I asked John what a sugarbabe should put on her profile to attract a potential sugardaddy. “Sugardaddies want someone who is attractive and reasonably intelligent that they can talk to as well as hopefully ‘other things’.” I think we all know which ‘other things’ are hidden behind that euphemism, but of course we don’t know whether or not this is usually the case. “It’s not enough to say you enjoy fine foods, mention some of them and explain why you enjoy them.” Lots of the sugardaddies’ profiles seem to reflect this, stating that they want to know the exact interests of a sugarbabe upfront so that they can plan dates or ‘arrangements’, as they are sometimes referred to, accordingly.
So, how about pictures? We all know that photos are a crucial part of a dating profile, but how does it work for a sugarbabe wanting to attract a sugardaddy? “For women, sexy is good, but sexually suggestive is not. An alluring smile goes a lot further than one of you in see-thru lingerie in a sexual position.” Sexy is good. Of course sexy is good. It seems as though a woman’s attractiveness is her half of the ‘deal’. ‘I will treat you to an expensive dinner and gifts in exchange for the company of a beautiful woman’. And the advice for men? “Make certain the pictures you post are current,” says John, before offering up my favourite piece of online dating advice ever: “Also, try not to post pictures of you with fish or animals you have killed.

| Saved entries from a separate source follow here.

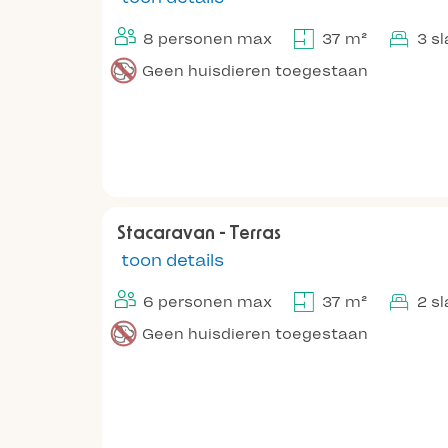
8 personen max
37 m²
3 s
Geen huisdieren toegestaan
Stacaravan - Terras
toon details
6 personen max
37 m²
2 s
Geen huisdieren toegestaan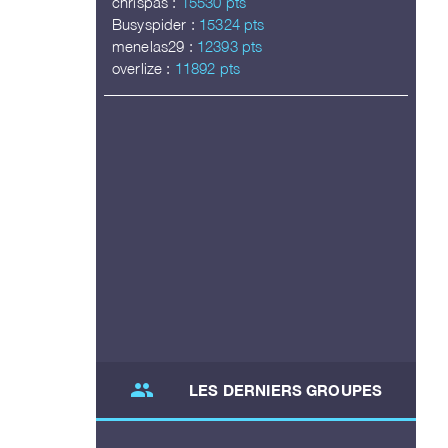
chrispas :
15530 pts
Busyspider :
15324 pts
menelas29 :
12393 pts
overlize :
11892 pts
group
LES DERNIERS GROUPES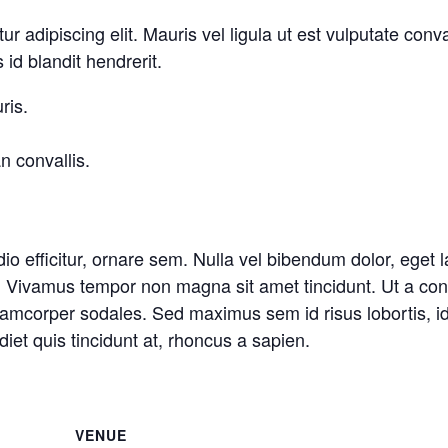
r adipiscing elit. Mauris vel ligula ut est vulputate conva
 id blandit hendrerit.
ris.
n convallis.
io efficitur, ornare sem. Nulla vel bibendum dolor, eget 
 Vivamus tempor non magna sit amet tincidunt. Ut a cons
lamcorper sodales. Sed maximus sem id risus lobortis, id 
diet quis tincidunt at, rhoncus a sapien.
VENUE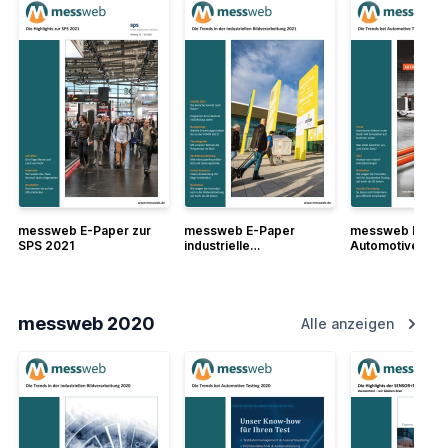
messweb E-Paper zur
messweb E-Paper
messweb E-Pap
SPS 2021
industrielle
Automotive Tes
Bildverarbeitung 2021
messweb 2020
Alle anzeigen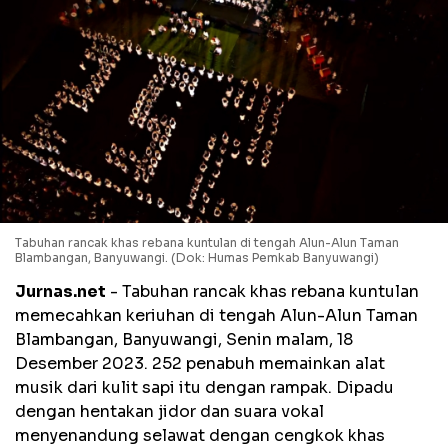
Tabuhan rancak khas rebana kuntulan di tengah Alun-Alun Taman
Blambangan, Banyuwangi. (Dok: Humas Pemkab Banyuwangi)
Jurnas.net
- Tabuhan rancak khas rebana kuntulan
memecahkan keriuhan di tengah Alun-Alun Taman
Blambangan, Banyuwangi, Senin malam, 18
Desember 2023. 252 penabuh memainkan alat
musik dari kulit sapi itu dengan rampak. Dipadu
dengan hentakan jidor dan suara vokal
menyenandung selawat dengan cengkok khas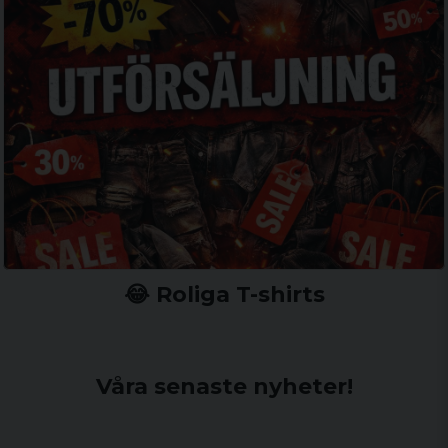
😂 Roliga T-shirts
Våra senaste nyheter!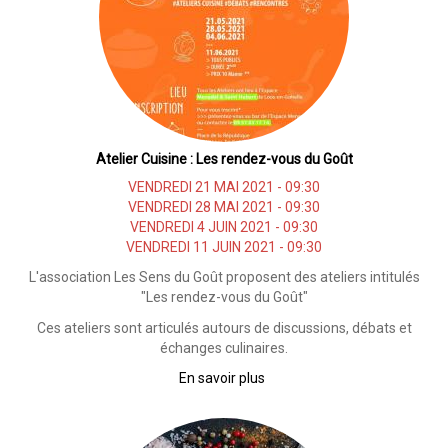
Atelier Cuisine : Les rendez-vous du Goût
VENDREDI 21 MAI 2021 - 09:30
VENDREDI 28 MAI 2021 - 09:30
VENDREDI 4 JUIN 2021 - 09:30
VENDREDI 11 JUIN 2021 - 09:30
L'association Les Sens du Goût proposent des ateliers intitulés
"Les rendez-vous du Goût"
Ces ateliers sont articulés autours de discussions, débats et
échanges culinaires.
En savoir plus
sur
Atelier
Cuisine
:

It’s great if you are trying to get into the safari club but not when looking for a date.” Got that, men? Current, but keep the dead animals to a minimum.

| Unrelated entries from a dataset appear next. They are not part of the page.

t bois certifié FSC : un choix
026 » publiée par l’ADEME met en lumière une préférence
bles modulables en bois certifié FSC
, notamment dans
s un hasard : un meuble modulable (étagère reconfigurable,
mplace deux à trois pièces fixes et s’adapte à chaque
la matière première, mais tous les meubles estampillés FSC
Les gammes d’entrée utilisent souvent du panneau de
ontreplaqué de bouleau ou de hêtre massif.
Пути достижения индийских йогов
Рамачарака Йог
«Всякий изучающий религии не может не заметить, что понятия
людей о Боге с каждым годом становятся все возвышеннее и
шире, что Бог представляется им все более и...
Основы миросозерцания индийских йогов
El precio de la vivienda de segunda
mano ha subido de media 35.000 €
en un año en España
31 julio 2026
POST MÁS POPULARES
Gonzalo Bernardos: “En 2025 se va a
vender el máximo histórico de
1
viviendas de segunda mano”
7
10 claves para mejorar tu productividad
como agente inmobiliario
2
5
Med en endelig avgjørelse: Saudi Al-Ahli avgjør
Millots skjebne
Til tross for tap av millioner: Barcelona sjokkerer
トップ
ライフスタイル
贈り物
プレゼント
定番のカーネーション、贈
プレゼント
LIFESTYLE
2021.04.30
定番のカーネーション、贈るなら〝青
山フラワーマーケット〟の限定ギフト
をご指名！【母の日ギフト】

The thing that really strikes me about a site that claims to be ‘Where the classy, attractive and affluent meet’ is the distinctly shabby feel of the site itself. It has been ‘delivering a superior dating service since 2002’, and I’m not honestly convinced that it has been updated since then. It doesn’t look like the realm of the inherently ‘classy’. This continues throughout the site. Nothing looks slick or modern, and if I were a sharp shooting sugardaddy, I certainly wouldn’t feel comfortable shedding my hard-earned money into this somewhat amateurish-looking site.
The main question people ask about this site is ‘Is it OK? Is this moral?’ This isn’t something that I, or John, can say with any certainty. Presuming everyone has signed up of their own will and they know the terms of the arrangements with the sugardaddies and sugarbabes, it is difficult to form much of an argument against it. Is it exploiting vulnerable people? Again, hard to say. It’s easy to see why a young girl desperate for money or a lifestyle beyond her means might be tempted to sign up. It’s equally easy to see why a lonely man with more money than he could ever need might want to use this to attract an attractive companion.

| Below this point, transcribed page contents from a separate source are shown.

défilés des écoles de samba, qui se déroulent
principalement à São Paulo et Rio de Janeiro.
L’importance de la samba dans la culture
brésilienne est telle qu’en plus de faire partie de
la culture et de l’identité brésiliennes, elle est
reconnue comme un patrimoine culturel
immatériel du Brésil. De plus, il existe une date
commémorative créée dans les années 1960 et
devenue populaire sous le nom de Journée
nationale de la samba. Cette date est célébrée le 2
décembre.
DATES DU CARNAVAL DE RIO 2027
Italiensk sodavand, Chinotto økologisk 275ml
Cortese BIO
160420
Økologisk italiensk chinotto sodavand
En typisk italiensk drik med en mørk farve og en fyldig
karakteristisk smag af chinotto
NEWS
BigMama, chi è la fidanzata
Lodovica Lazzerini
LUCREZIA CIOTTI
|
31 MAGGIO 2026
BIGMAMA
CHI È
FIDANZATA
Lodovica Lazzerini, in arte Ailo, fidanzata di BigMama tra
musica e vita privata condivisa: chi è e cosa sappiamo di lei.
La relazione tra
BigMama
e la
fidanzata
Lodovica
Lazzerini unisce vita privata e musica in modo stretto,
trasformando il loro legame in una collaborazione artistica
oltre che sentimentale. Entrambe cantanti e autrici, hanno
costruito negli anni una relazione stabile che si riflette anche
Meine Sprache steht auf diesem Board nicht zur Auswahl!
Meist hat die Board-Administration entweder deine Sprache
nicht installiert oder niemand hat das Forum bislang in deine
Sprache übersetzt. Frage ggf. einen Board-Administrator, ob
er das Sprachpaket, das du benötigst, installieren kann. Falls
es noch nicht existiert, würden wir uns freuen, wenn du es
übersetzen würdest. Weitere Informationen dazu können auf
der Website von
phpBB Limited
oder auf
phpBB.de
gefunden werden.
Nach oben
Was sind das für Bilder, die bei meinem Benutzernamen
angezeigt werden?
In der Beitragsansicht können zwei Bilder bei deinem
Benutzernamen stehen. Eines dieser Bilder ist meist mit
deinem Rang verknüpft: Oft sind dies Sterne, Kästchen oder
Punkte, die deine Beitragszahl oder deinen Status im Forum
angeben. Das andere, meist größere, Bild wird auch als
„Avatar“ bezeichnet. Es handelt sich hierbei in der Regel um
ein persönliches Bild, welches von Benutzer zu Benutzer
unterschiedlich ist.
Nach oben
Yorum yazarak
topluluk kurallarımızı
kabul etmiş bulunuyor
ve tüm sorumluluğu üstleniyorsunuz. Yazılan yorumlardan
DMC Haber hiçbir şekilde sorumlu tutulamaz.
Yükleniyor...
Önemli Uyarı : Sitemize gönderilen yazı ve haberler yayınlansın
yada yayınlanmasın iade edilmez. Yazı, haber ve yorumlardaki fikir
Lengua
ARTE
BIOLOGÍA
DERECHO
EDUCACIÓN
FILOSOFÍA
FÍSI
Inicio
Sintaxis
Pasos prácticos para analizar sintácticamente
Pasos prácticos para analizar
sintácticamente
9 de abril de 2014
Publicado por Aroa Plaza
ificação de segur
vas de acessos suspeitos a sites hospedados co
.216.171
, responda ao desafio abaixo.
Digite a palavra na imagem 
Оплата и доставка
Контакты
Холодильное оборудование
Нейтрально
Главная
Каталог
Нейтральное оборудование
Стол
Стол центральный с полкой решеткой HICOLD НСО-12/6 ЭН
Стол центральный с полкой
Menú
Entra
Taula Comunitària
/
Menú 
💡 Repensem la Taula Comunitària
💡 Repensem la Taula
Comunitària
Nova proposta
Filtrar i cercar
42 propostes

Maybe every single member of Sugardaddie is looking for love and a long term relationship. However, even John is aware that this isn’t the case. He knows that some members of the site are simply looking for ‘a short-term relationship or a meal ticket or a hook-up’. While I am sure that this can be said of most online dating sites, I would hazard a guess that it is somewhat more prevalent on a site that provides a place, to put bluntly, for wealthy men to meet pretty girls and buy them things in exchange for company and ‘other things’.
What do you think? Is this site a little too close to an online escort service for comfort, or is this a perfectly legitimate way to filter potential partners by the traits that are important to you? I haven’t yet formed a solid opinion on the site, so I’d be interested to hear what you make of it.